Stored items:
·····

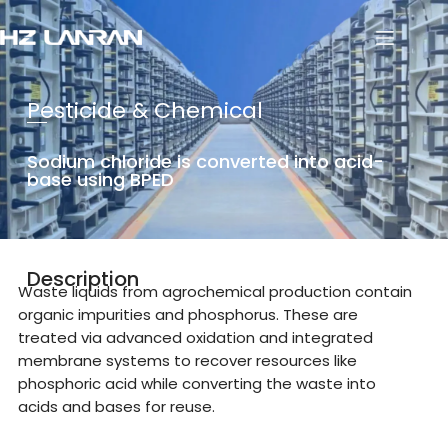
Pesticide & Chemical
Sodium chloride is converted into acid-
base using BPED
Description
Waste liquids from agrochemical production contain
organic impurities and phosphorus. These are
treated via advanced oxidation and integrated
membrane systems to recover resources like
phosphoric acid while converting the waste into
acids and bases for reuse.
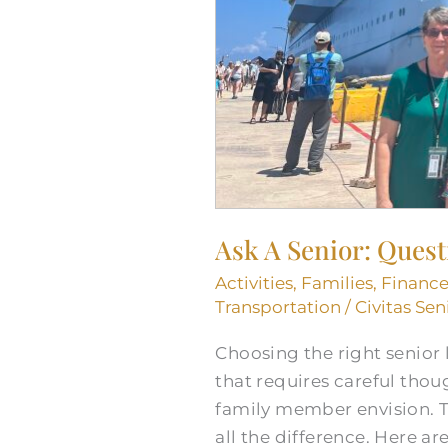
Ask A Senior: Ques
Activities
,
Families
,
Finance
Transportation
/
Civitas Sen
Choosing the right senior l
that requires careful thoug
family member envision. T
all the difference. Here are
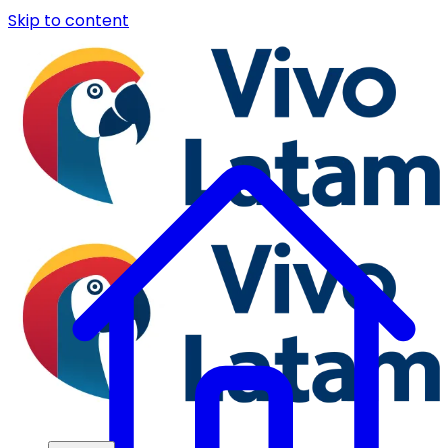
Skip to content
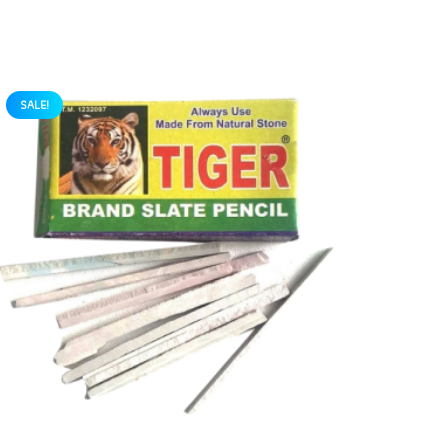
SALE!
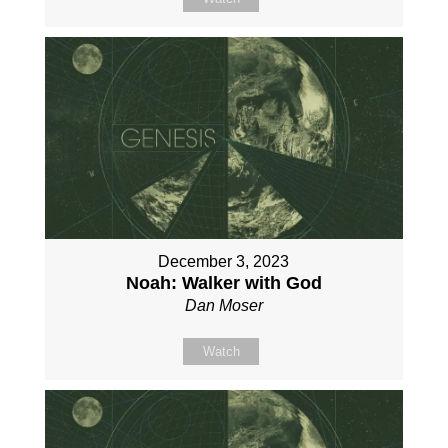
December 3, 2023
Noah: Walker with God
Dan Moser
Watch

·····

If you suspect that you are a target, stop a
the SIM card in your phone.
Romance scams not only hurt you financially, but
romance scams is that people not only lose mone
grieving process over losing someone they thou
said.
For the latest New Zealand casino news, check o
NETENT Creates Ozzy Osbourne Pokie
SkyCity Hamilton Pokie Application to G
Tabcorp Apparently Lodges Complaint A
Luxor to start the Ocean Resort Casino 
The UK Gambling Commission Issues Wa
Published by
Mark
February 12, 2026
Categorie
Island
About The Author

·····

*Problem to work on*
A bare number is the expected answer: the tally of lines in the records above holding "that".

*Output of the exercise*
3